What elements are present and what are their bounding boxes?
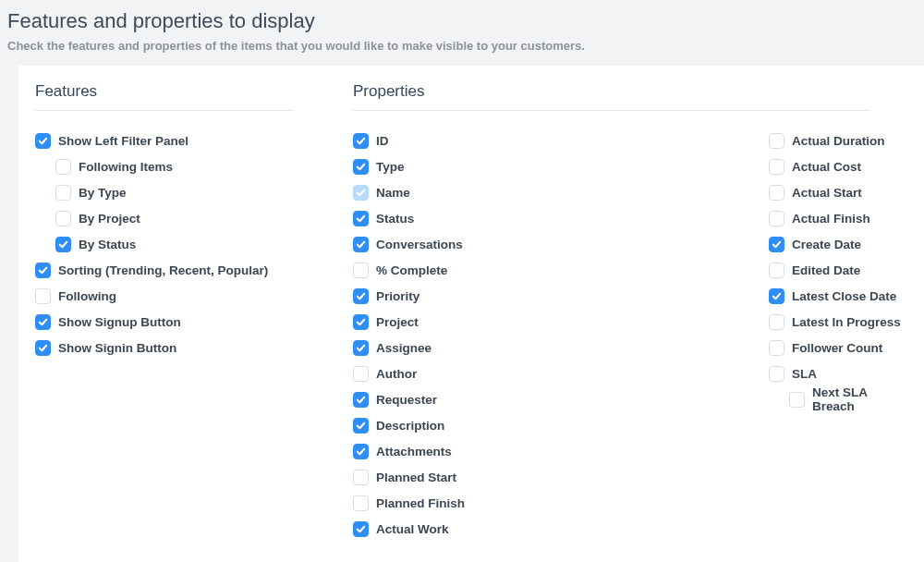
option-label: Conversations [376, 238, 463, 251]
checkbox[interactable] [353, 185, 369, 201]
option-row: Attachments [353, 438, 769, 464]
checkbox[interactable] [353, 495, 369, 511]
option-label: Assignee [376, 341, 432, 355]
checkbox[interactable] [353, 470, 369, 485]
checkbox[interactable] [769, 314, 784, 330]
option-row: Actual Finish [769, 205, 907, 231]
option-label: Following [58, 289, 116, 303]
checkbox[interactable] [353, 418, 369, 434]
features-list: Show Left Filter PanelFollowing ItemsBy … [35, 128, 353, 360]
checkbox[interactable] [35, 340, 51, 356]
checkbox[interactable] [769, 159, 784, 175]
checkbox[interactable] [353, 521, 369, 537]
option-label: Show Signup Button [58, 315, 181, 329]
option-row: Show Signin Button [35, 335, 353, 360]
checkbox[interactable] [55, 185, 71, 201]
checkbox[interactable] [353, 444, 369, 459]
option-label: % Complete [376, 263, 447, 277]
page-title: Features and properties to display [0, 0, 924, 39]
option-label: Edited Date [792, 263, 860, 277]
checkbox[interactable] [353, 366, 369, 382]
option-label: Show Signin Button [58, 341, 176, 355]
option-row: Following [35, 283, 353, 309]
option-row: Show Signup Button [35, 309, 353, 335]
checkbox[interactable] [35, 314, 51, 330]
checkbox[interactable] [769, 263, 784, 278]
option-row: Latest In Progress [769, 309, 907, 335]
option-row: By Type [35, 179, 353, 205]
checkbox[interactable] [353, 392, 369, 408]
option-row: Latest Close Date [769, 283, 907, 309]
option-row: SLA [769, 360, 907, 386]
option-label: Following Items [79, 160, 173, 174]
checkbox[interactable] [789, 392, 805, 408]
checkbox[interactable] [353, 288, 369, 304]
checkbox[interactable] [35, 263, 51, 278]
checkbox[interactable] [55, 159, 71, 175]
option-row: Edited Date [769, 257, 907, 283]
option-label: Priority [376, 289, 419, 303]
checkbox[interactable] [35, 288, 51, 304]
checkbox[interactable] [55, 237, 71, 252]
option-label: By Status [79, 238, 136, 251]
checkbox[interactable] [353, 237, 369, 252]
features-column: Features Show Left Filter PanelFollowing… [35, 82, 353, 542]
option-label: Latest Close Date [792, 289, 896, 303]
option-row: Description [353, 412, 769, 438]
option-label: Sorting (Trending, Recent, Popular) [58, 263, 268, 277]
checkbox[interactable] [769, 237, 784, 252]
option-row: Conversations [353, 231, 769, 257]
option-row: By Project [35, 205, 353, 231]
option-row: Show Left Filter Panel [35, 128, 353, 153]
checkbox[interactable] [55, 211, 71, 226]
checkbox[interactable] [769, 211, 784, 226]
option-row: Author [353, 360, 769, 386]
checkbox[interactable] [769, 288, 784, 304]
checkbox[interactable] [353, 263, 369, 278]
properties-heading: Properties [353, 82, 870, 111]
page-subtitle: Check the features and properties of the… [0, 39, 924, 66]
option-row: Create Date [769, 231, 907, 257]
option-row: Requester [353, 386, 769, 412]
checkbox[interactable] [769, 366, 784, 382]
option-label: Project [376, 315, 419, 329]
checkbox[interactable] [353, 314, 369, 330]
settings-panel: Features Show Left Filter PanelFollowing… [18, 66, 924, 562]
option-label: By Project [79, 212, 140, 226]
properties-column: Properties IDTypeNameStatusConversations… [353, 82, 907, 542]
option-label: Actual Cost [792, 160, 861, 174]
option-row: Actual Work [353, 516, 769, 542]
option-label: Description [376, 419, 444, 433]
checkbox[interactable] [353, 211, 369, 226]
option-label: Next SLA Breach [812, 385, 907, 413]
option-row: ID [353, 128, 769, 153]
option-row: Actual Duration [769, 128, 907, 153]
option-label: Latest In Progress [792, 315, 901, 329]
checkbox[interactable] [35, 133, 51, 149]
checkbox[interactable] [769, 133, 784, 149]
option-label: Type [376, 160, 405, 174]
option-label: Name [376, 186, 410, 200]
checkbox[interactable] [353, 159, 369, 175]
option-row: Assignee [353, 335, 769, 360]
option-label: Author [376, 367, 417, 381]
option-row: Planned Finish [353, 490, 769, 516]
option-row: Next SLA Breach [769, 386, 907, 412]
option-row: Planned Start [353, 464, 769, 490]
option-row: By Status [35, 231, 353, 257]
option-label: Planned Start [376, 470, 456, 484]
option-label: Create Date [792, 238, 861, 251]
checkbox[interactable] [769, 340, 784, 356]
option-label: Actual Start [792, 186, 862, 200]
features-heading: Features [35, 82, 294, 111]
option-label: Actual Work [376, 522, 449, 536]
checkbox[interactable] [353, 133, 369, 149]
option-label: By Type [79, 186, 127, 200]
option-row: Project [353, 309, 769, 335]
option-row: Sorting (Trending, Recent, Popular) [35, 257, 353, 283]
checkbox[interactable] [769, 185, 784, 201]
option-label: Requester [376, 393, 437, 407]
checkbox[interactable] [353, 340, 369, 356]
option-label: Actual Finish [792, 212, 870, 226]
option-label: Planned Finish [376, 496, 465, 510]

####################

**EXERCISE BRIEF:** Give the listing again exactly, minus its images.

**WRITTEN ANSWER:**
What elements are present and what are their bounding boxes?
option-label: Conversations [376, 238, 463, 251]
checkbox[interactable] [353, 185, 369, 201]
option-row: Attachments [353, 438, 769, 464]
checkbox[interactable] [353, 495, 369, 511]
option-label: Assignee [376, 341, 432, 355]
checkbox[interactable] [353, 470, 369, 485]
checkbox[interactable] [769, 314, 784, 330]
option-row: Actual Finish [769, 205, 907, 231]
option-label: Following [58, 289, 116, 303]
checkbox[interactable] [353, 418, 369, 434]
features-list: Show Left Filter PanelFollowing ItemsBy … [35, 128, 353, 360]
checkbox[interactable] [35, 340, 51, 356]
checkbox[interactable] [769, 159, 784, 175]
checkbox[interactable] [353, 521, 369, 537]
option-label: Show Signup Button [58, 315, 181, 329]
option-row: Show Signin Button [35, 335, 353, 360]
checkbox[interactable] [55, 185, 71, 201]
checkbox[interactable] [353, 444, 369, 459]
option-label: % Complete [376, 263, 447, 277]
page-title: Features and properties to display [0, 0, 924, 39]
option-label: Edited Date [792, 263, 860, 277]
checkbox[interactable] [353, 366, 369, 382]
option-label: Show Signin Button [58, 341, 176, 355]
option-row: Following [35, 283, 353, 309]
option-row: Show Signup Button [35, 309, 353, 335]
checkbox[interactable] [35, 314, 51, 330]
checkbox[interactable] [769, 263, 784, 278]
option-row: Latest In Progress [769, 309, 907, 335]
option-row: By Type [35, 179, 353, 205]
checkbox[interactable] [353, 392, 369, 408]
option-row: Latest Close Date [769, 283, 907, 309]
option-row: SLA [769, 360, 907, 386]
option-label: Following Items [79, 160, 173, 174]
checkbox[interactable] [789, 392, 805, 408]
checkbox[interactable] [353, 288, 369, 304]
checkbox[interactable] [35, 263, 51, 278]
checkbox[interactable] [55, 159, 71, 175]
option-row: Edited Date [769, 257, 907, 283]
option-label: Priority [376, 289, 419, 303]
checkbox[interactable] [35, 288, 51, 304]
checkbox[interactable] [55, 237, 71, 252]
option-label: By Status [79, 238, 136, 251]
checkbox[interactable] [353, 237, 369, 252]
features-column: Features Show Left Filter PanelFollowing… [35, 82, 353, 542]
option-label: Latest Close Date [792, 289, 896, 303]
option-row: Description [353, 412, 769, 438]
option-label: Sorting (Trending, Recent, Popular) [58, 263, 268, 277]
checkbox[interactable] [769, 237, 784, 252]
option-row: Conversations [353, 231, 769, 257]
option-row: By Project [35, 205, 353, 231]
option-row: Show Left Filter Panel [35, 128, 353, 153]
checkbox[interactable] [55, 211, 71, 226]
checkbox[interactable] [769, 211, 784, 226]
option-row: Author [353, 360, 769, 386]
checkbox[interactable] [769, 288, 784, 304]
checkbox[interactable] [353, 263, 369, 278]
properties-heading: Properties [353, 82, 870, 111]
page-subtitle: Check the features and properties of the… [0, 39, 924, 66]
option-row: Create Date [769, 231, 907, 257]
option-row: Requester [353, 386, 769, 412]
checkbox[interactable] [769, 366, 784, 382]
option-label: Project [376, 315, 419, 329]
checkbox[interactable] [353, 314, 369, 330]
settings-panel: Features Show Left Filter PanelFollowing… [18, 66, 924, 562]
option-label: By Project [79, 212, 140, 226]
properties-column: Properties IDTypeNameStatusConversations… [353, 82, 907, 542]
option-label: Actual Cost [792, 160, 861, 174]
option-row: Actual Work [353, 516, 769, 542]
option-label: Description [376, 419, 444, 433]
checkbox[interactable] [353, 211, 369, 226]
option-label: Next SLA Breach [812, 385, 907, 413]
option-row: ID [353, 128, 769, 153]
option-row: Actual Duration [769, 128, 907, 153]
option-label: Latest In Progress [792, 315, 901, 329]
checkbox[interactable] [35, 133, 51, 149]
checkbox[interactable] [769, 133, 784, 149]
option-label: Type [376, 160, 405, 174]
option-label: Name [376, 186, 410, 200]
checkbox[interactable] [353, 159, 369, 175]
option-row: Assignee [353, 335, 769, 360]
option-label: Author [376, 367, 417, 381]
option-row: Planned Finish [353, 490, 769, 516]
option-row: Next SLA Breach [769, 386, 907, 412]
option-row: Planned Start [353, 464, 769, 490]
option-row: By Status [35, 231, 353, 257]
option-label: Planned Start [376, 470, 456, 484]
option-label: Create Date [792, 238, 861, 251]
checkbox[interactable] [769, 340, 784, 356]
option-label: Actual Start [792, 186, 862, 200]
features-heading: Features [35, 82, 294, 111]
option-label: Actual Work [376, 522, 449, 536]
checkbox[interactable] [353, 133, 369, 149]
option-label: By Type [79, 186, 127, 200]
option-row: Project [353, 309, 769, 335]
option-row: Sorting (Trending, Recent, Popular) [35, 257, 353, 283]
checkbox[interactable] [769, 185, 784, 201]
option-label: Requester [376, 393, 437, 407]
checkbox[interactable] [353, 340, 369, 356]
option-label: Actual Finish [792, 212, 870, 226]
option-label: Planned Finish [376, 496, 465, 510]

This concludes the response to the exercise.